_EXERCISE GOAL_. Please retype the entries exactly as they stand, leaving out any pictures.

_SUPPLIED DATA_.

- - -

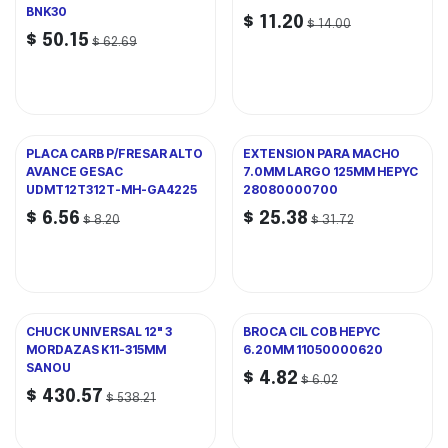
BNK30
$
11.20
$
14.00
$
50.15
$
62.69
PLACA CARB P/FRESAR ALTO
EXTENSION PARA MACHO
AVANCE GESAC
7.0MM LARGO 125MM HEPYC
UDMT12T312T-MH-GA4225
28080000700
$
6.56
$
25.38
$
8.20
$
31.72
CHUCK UNIVERSAL 12" 3
BROCA CIL COB HEPYC
MORDAZAS K11-315MM
6.20MM 11050000620
SANOU
$
4.82
$
6.02
$
430.57
$
538.21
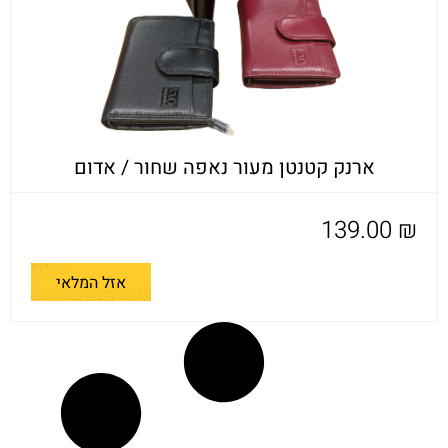
ארנק קטנטן מעור נאפה שחור / אדום
139.00
₪
אזל המלאי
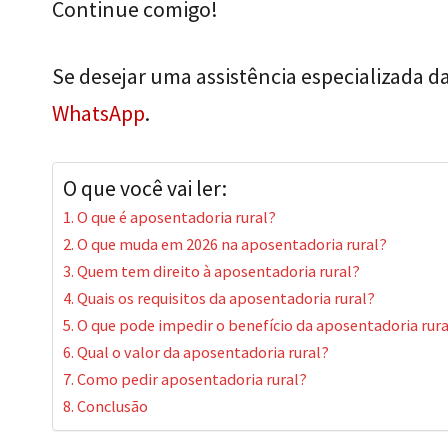
Continue comigo!
Se desejar uma assistência especializada d
WhatsApp
.
O que você vai ler:
O que é aposentadoria rural?
O que muda em 2026 na aposentadoria rural?
Quem tem direito à aposentadoria rural?
Quais os requisitos da aposentadoria rural?
O que pode impedir o benefício da aposentadoria rura
Qual o valor da aposentadoria rural?
Como pedir aposentadoria rural?
Conclusão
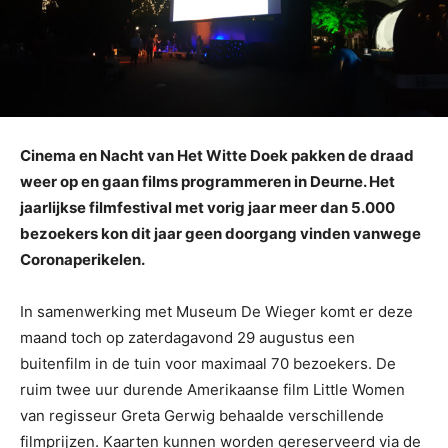
Cinema en Nacht van Het Witte Doek pakken de draad
weer op en gaan films programmeren in Deurne. Het
jaarlijkse filmfestival met vorig jaar meer dan 5.000
bezoekers kon dit jaar geen doorgang vinden vanwege
Coronaperikelen.
In samenwerking met Museum De Wieger komt er deze
maand toch op zaterdagavond 29 augustus een
buitenfilm in de tuin voor maximaal 70 bezoekers. De
ruim twee uur durende Amerikaanse film Little Women
van regisseur Greta Gerwig behaalde verschillende
filmprijzen. Kaarten kunnen worden gereserveerd via de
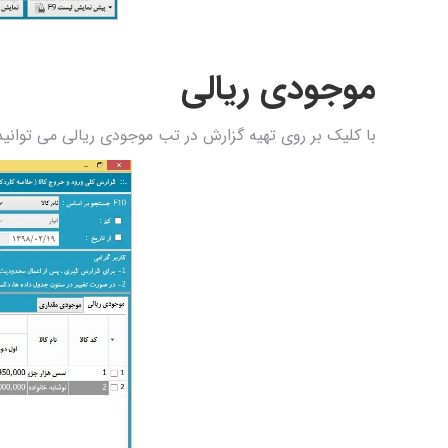
موجودی ریالی
با کلیک بر روی تهیه گزارش در تب موجودی ریالی می توانید م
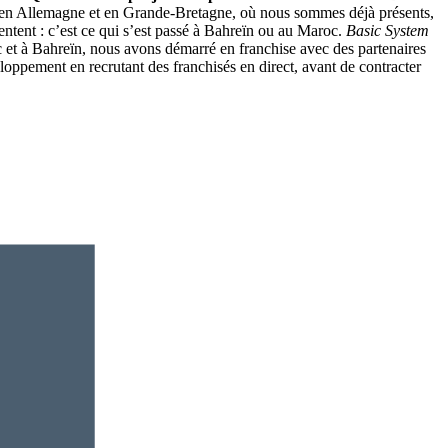
e en Allemagne et en Grande-Bretagne, où nous sommes déjà présents,
entent : c’est ce qui s’est passé à Bahreïn ou au Maroc.
Basic System
 et à Bahreïn, nous avons démarré en franchise avec des partenaires
ppement en recrutant des franchisés en direct, avant de contracter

- - -

_EXERCISE RESPONSE_.
BNK30
$
11.20
$
14.00
$
50.15
$
62.69
PLACA CARB P/FRESAR ALTO
EXTENSION PARA MACHO
AVANCE GESAC
7.0MM LARGO 125MM HEPYC
UDMT12T312T-MH-GA4225
28080000700
$
6.56
$
25.38
$
8.20
$
31.72
CHUCK UNIVERSAL 12" 3
BROCA CIL COB HEPYC
MORDAZAS K11-315MM
6.20MM 11050000620
SANOU
$
4.82
$
6.02
$
430.57
$
538.21
ארנק קטנטן מעור נאפה שחור / אדום
139.00
₪
אזל המלאי
Continue comigo!
Se desejar uma assistência especializada d
WhatsApp
.
O que você vai ler:
O que é aposentadoria rural?
O que muda em 2026 na aposentadoria rural?
Quem tem direito à aposentadoria rural?
Quais os requisitos da aposentadoria rural?
O que pode impedir o benefício da aposentadoria rura
Qual o valor da aposentadoria rural?
Como pedir aposentadoria rural?
Conclusão
Cinema en Nacht van Het Witte Doek pakken de draad
weer op en gaan films programmeren in Deurne. Het
jaarlijkse filmfestival met vorig jaar meer dan 5.000
bezoekers kon dit jaar geen doorgang vinden vanwege
Coronaperikelen.
In samenwerking met Museum De Wieger komt er deze
maand toch op zaterdagavond 29 augustus een
buitenfilm in de tuin voor maximaal 70 bezoekers. De
ruim twee uur durende Amerikaanse film Little Women
van regisseur Greta Gerwig behaalde verschillende
filmprijzen. Kaarten kunnen worden gereserveerd via de
موجودی ریالی
با کلیک بر روی تهیه گزارش در تب موجودی ریالی می توانید م
e en Allemagne et en Grande-Bretagne, où nous sommes déjà présents,
entent : c’est ce qui s’est passé à Bahreïn ou au Maroc.
Basic System
 et à Bahreïn, nous avons démarré en franchise avec des partenaires
ppement en recrutant des franchisés en direct, avant de contracter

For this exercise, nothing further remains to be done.